Exercise objective
Please write out the final portion of the records below exactly: the line containing "安格玻璃钢拉挤格栅特征、应用范围、类型与组成介绍", every line after it, and nothing else.

The records
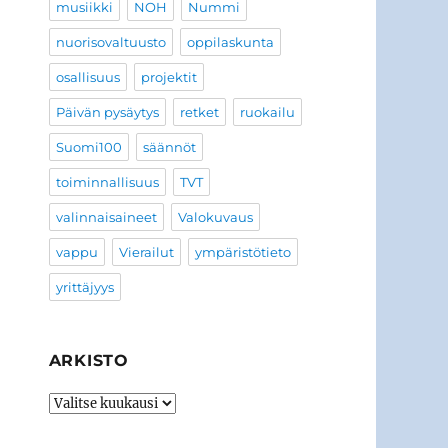
musiikki
NOH
Nummi
nuorisovaltuusto
oppilaskunta
osallisuus
projektit
Päivän pysäytys
retket
ruokailu
Suomi100
säännöt
toiminnallisuus
TVT
valinnaisaineet
Valokuvaus
vappu
Vierailut
ympäristötieto
yrittäjyys
ARKISTO
ARKISTO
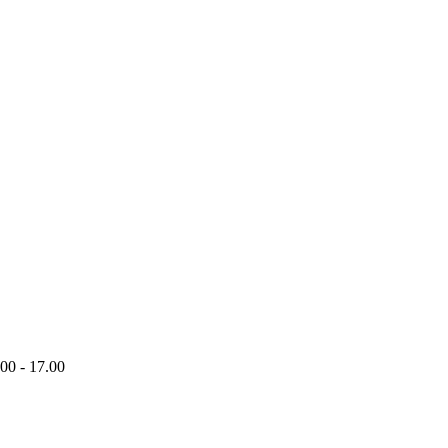
00 - 17.00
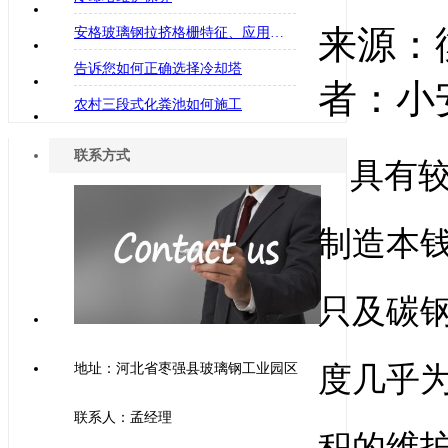
来源：
安格玻璃钢拉挤格栅特征、应用范围、类型与组成介绍
告诉您如何正确选择冷却塔
者：小安
农村三段式化粪池如何施工
联系方式
具有
制造本钱
只及碳钢
地址：河北省枣强县玻璃钢工业园区
度几乎
联系人：孟经理
积的维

Result of the exercise
安格玻璃钢拉挤格栅特征、应用范围、类型与组成介绍
告诉您如何正确选择冷却塔
者：小安
农村三段式化粪池如何施工
联系方式
具有
制造本钱
只及碳钢
地址：河北省枣强县玻璃钢工业园区
度几乎
联系人：孟经理
积的维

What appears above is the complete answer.